Не столь чудовищный, но все же сомнительный случай подобного рода предусмотрен был и в законном браке — в «Заповедях» митрополита Георгия: «Аще смесится кто с женою в пятницу и в субботу и в неделю [воскресенье], да аще зачнет, и будет тать или разбойник или блудник, родителя же да приимут епитимью 2 лета, поклона по 100 на день».[283] Иными словами, если будет младенец зачат именно так (то есть не во благовремении) и если окажется именно таким (то есть разбойником и т. п.), то вина на родителях. «Заповедь» эта не осталась мертвой, очевидно, потому, что случай был заурядный. Столетие спустя Кирик подверг ее ревизии у епископа Нифонта, но изложил этот казус (ссылаясь на какие-то книги) не с двумя, а с одним «если»: если будет зачат в неположенные дни, то будет, разумеется, татем и т. д. Это выглядело уже суеверием, и Нифонт даже рассердился: «А те книги годятся, чтобы их сжечь».[284] Дело действительно грозило бы миллиардами поклонов по всей стране. Однако же сколько приходилось и каково было истовому попу крестить и вести дальше таких младенцев с печатью будущего преступника! Суеверия нелегко уничтожить сожжением книг.
Хуже то, что именно сама церковь могла оказаться виновницей непоявления вовсе на свет младенца, и притом от христианнейшей матери. Епископ Илья был озабочен этим совсем практически: «Егда жена носит в утробе, не велите ей кланяться на коленех, ни рукою до земли, ни [даже] в великый пост: от того бо вережаются и изметают младенца». Если мы этого не запретим ей, то будет «наша вина», то есть церкви.
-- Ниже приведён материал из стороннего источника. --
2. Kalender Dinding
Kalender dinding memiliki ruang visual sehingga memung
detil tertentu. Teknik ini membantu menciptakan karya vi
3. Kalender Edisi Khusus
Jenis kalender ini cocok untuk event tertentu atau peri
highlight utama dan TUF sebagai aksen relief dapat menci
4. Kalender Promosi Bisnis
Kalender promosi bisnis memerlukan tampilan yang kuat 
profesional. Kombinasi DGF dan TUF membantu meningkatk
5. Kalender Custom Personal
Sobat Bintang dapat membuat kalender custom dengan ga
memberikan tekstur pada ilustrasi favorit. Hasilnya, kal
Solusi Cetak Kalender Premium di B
Ограничившись «малым поклоненьем» («а не на коленях») раз по пятьдесят на день, «повелите [ей] милостыню вдати за поклон по силе, како кто мога»; но и не вымогайте, потому что «кто убог, то где взяти?». Опять будет наша вина.[285]
Одновременно с епископом Ильей и попа Илью волновало, как быть, «аже жены делаюче что-любо страду [какую-либо физическую работу], и вережаются и изметают?». Илья, видимо, готов был в таких случаях накладывать епитимью на пострадавшую. Нифонт стал на формальную точку зрения: «если не зельем повреждаются — то нет за это епитимьи».[286] При чем тут была бы епитимья, если бы не молчаливое предположение у обоих собеседников, что «страда» здесь была обычным и распространенным техническим приемом преднамеренного «изметания»?
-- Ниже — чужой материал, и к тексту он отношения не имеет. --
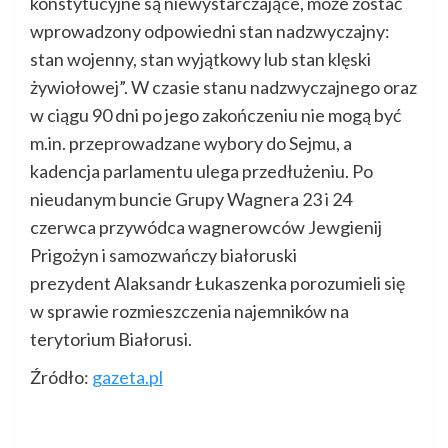
konstytucyjne są niewystarczające, może zostać
wprowadzony odpowiedni stan nadzwyczajny:
stan wojenny, stan wyjątkowy lub stan klęski
żywiołowej”. W czasie stanu nadzwyczajnego oraz
w ciągu 90 dni po jego zakończeniu nie mogą być
m.in. przeprowadzane wybory do Sejmu, a
kadencja parlamentu ulega przedłużeniu. Po
nieudanym buncie Grupy Wagnera 23 i 24
czerwca przywódca wagnerowców Jewgienij
Prigożyn i samozwańczy białoruski
prezydent Alaksandr Łukaszenka porozumieli się
w sprawie rozmieszczenia najemników na
terytorium Białorusi.
Źródło:
gazeta.pl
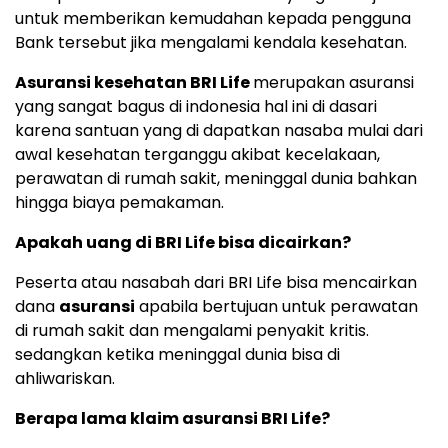
untuk memberikan kemudahan kepada pengguna
Bank tersebut jika mengalami kendala kesehatan.
Asuransi kesehatan BRI Life
merupakan asuransi
yang sangat bagus di indonesia hal ini di dasari
karena santuan yang di dapatkan nasaba mulai dari
awal kesehatan terganggu akibat kecelakaan,
perawatan di rumah sakit, meninggal dunia bahkan
hingga biaya pemakaman.
Apakah uang di BRI Life bisa dicairkan?
Peserta atau nasabah dari BRI Life bisa mencairkan
dana
asuransi
apabila bertujuan untuk perawatan
di rumah sakit dan mengalami penyakit kritis.
sedangkan ketika meninggal dunia bisa di
ahliwariskan.
Berapa lama klaim asuransi BRI Life?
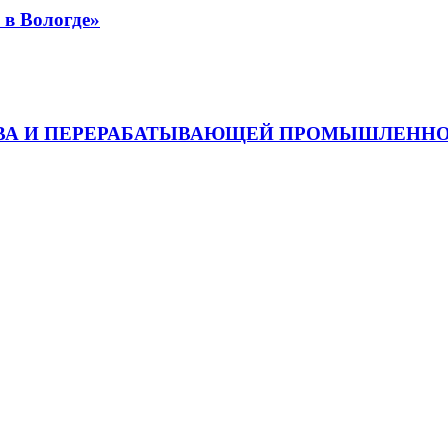
 в Вологде»
ТВА И ПЕРЕРАБАТЫВАЮЩЕЙ ПРОМЫШЛЕННО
«Заповеди» митрополита Георгия предусматривали на этот случай три варианта, и все с епитимьей: 1) «аще ли которая жена [то есть женщина] удавит дитя», 2) «аще… зелья ради извержет» (в обоих случаях «3 лета пост») и 3) «аще… блуд створит и проказит отроча в себе» (5 лет «о хлебе и воде»).[287] Как можно было обеспечить эту строгую епитимью, есть указание в «Церковном уставе» Ярослава. Ст. 5 его предлагала «пойти… [ей] в дом церковный», но предлагала это только для первого варианта, когда «жена без своего мужа или при муже детя добудет [заимеет] и погубит или утопит», то есть в случае прямого убийства живого младенца. По этой же статье «дом церковный» ожидал и «девку», если она неосмотрительно «детяти добудет у отца и матери» (то есть живучи еще в родительском доме), и вдову, даже если бы ребенок и не пострадал, за одно только «падение». Что это был за «дом церковный», легко представить по оговорке: «а чим ю род окупит» (если родня не выкупит). Предполагалось, что родня не остановится перед расходами, только бы вызволить свою родственницу из беды, которая надвинулась на нее в виде «дома церковного».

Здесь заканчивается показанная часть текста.